Deine Hand über die Flammen, Kamerad! Es ist Winter! Klamme Hand mag nicht die Waffe führen! Bis die Hand sich durchwärmt, bis der Büchsenlauf von Schüssen glüht – wärme deine Faust, Kamerad, an dem verglimmenden Schein des Wortes: Menschenliebe!
Glaube es mir: der Großinquisitor liebte den Gefolterten als seinesgleichen. Du liebe den Menschen als seinen Richter. Über den Leib, den marmorngesprenkelten, neige dich ohne Träne, seufzerreich, mit gerührtem Blick, wispere zum Gefällten: atmest du? atmest du noch –

Die Toten hören es, wenn du noch so leise: Bruder zu ihnen sagst.
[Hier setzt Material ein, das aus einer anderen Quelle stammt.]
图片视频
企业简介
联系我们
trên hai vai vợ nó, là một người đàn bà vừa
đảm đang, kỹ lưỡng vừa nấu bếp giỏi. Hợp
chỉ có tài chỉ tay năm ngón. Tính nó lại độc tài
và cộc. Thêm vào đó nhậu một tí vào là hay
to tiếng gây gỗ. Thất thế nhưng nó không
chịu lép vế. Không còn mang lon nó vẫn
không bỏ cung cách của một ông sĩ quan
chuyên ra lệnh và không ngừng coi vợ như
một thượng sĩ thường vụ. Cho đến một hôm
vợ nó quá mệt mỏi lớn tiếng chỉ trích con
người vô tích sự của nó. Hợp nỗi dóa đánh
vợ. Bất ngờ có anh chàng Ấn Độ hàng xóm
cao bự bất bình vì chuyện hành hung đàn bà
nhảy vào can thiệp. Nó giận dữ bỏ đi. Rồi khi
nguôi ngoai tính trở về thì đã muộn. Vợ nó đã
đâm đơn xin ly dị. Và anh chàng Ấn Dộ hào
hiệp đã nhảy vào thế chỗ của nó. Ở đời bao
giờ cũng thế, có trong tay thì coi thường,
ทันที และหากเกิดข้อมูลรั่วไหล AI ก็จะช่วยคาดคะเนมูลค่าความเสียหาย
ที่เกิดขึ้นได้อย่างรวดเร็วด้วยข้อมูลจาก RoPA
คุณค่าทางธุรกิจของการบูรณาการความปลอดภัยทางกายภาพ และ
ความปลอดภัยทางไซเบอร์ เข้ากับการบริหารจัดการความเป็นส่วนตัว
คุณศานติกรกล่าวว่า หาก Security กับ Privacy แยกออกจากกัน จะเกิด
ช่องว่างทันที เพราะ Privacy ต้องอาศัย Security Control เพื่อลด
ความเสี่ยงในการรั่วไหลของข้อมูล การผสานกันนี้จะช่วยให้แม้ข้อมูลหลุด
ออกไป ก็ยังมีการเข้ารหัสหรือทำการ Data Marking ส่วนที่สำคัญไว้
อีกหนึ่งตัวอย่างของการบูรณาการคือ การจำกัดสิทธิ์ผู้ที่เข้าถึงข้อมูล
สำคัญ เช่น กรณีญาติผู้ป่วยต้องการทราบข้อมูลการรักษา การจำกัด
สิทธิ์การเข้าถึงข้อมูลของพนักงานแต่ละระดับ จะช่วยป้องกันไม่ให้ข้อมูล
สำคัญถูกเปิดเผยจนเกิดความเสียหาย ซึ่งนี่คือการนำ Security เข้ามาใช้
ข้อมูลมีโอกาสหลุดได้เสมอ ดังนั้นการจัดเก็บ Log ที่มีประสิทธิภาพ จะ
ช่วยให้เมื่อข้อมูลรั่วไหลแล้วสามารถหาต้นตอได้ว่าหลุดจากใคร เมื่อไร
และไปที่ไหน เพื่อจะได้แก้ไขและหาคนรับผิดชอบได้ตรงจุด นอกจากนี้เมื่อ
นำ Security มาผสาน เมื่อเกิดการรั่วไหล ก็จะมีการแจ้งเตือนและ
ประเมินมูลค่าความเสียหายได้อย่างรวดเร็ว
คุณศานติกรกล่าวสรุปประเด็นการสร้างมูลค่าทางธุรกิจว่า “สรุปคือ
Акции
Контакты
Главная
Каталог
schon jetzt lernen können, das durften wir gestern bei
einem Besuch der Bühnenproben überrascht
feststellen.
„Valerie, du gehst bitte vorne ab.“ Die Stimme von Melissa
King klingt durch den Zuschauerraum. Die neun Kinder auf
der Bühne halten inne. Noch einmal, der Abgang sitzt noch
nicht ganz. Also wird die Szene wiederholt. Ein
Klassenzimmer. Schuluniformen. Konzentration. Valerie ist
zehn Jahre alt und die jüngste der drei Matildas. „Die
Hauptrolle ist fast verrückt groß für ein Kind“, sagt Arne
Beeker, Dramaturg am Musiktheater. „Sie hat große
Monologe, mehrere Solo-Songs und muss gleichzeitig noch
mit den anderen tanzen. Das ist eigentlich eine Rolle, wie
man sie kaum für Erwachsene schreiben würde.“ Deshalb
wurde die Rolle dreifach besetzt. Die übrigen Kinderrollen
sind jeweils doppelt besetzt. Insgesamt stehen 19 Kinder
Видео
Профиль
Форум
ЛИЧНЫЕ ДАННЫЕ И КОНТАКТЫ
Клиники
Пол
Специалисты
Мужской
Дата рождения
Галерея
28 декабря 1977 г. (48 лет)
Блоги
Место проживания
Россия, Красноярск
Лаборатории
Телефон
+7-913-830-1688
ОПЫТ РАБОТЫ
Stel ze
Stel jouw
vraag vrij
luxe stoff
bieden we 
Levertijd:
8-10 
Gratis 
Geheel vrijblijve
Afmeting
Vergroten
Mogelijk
Den Lebenden mußt du’s brüllen und sie verhöhnen dich, jagen den Schall in den Wind um ihr Rauschgelüst, in den Wind.
Bis einst Gesang ertönt, bis einst die befreite Kehle zur Sonne sich öffnen darf, verschließ’ den Ton in deiner Brust, Kamerad. Über weite Felder werden wir gehn, Hand in Hand, und uns wieder in die Augen blicken dürfen, erkennend den Nächsten, den Menschen unter dem Rot des Abendhimmels. Wir, wir, die uns verstehn, nach getanem Tagewerk uns keuchend trafen, befreit und allein! Brüder! wird unser Gesang sein und: Mensch! und: Liebe! und keiner mehr auf weiter Erde, der das Wort nicht verstände – und keiner, den es wieder aufzuwecken vermöchte zum giftigen Widersacher.
Den Stein auf die Bestie, Kamerad. Zermalme sie, die Menschenantlitz vortäuscht, und dann – nieder auf die Knie! Hand in Hand, hornige Kruste im Daumenbug jeder Faust, die die Nachbarfaust ergriffen hat zum Dankgebet nach göttlich vollbrachtem Schöpfungswerk!

Weine, Bruder! Denn du begrubst dich längst, eh’ du die Hand des Bruders in die deine nehmen durftest. Eh’ du aufriefst aus dem Aufruhr deines vernichteten Glaubens, aus der tiefsten Verzweiflung, der letzten, fürchterlichen Ohnmacht vor dem Versinken. –
Du bist tot – du bist es, der tot liegt, erschlagen vom Kolbenschlag der Bestie, bespien vom bitteren Speichel dein Tiefstes – räche dich! Räche das Tiefste, das Beste in dir, das Zarte, das Unvergängliche, das Unwiederbringliche, damit du einst auferstehen könnest am Beginn der Tage!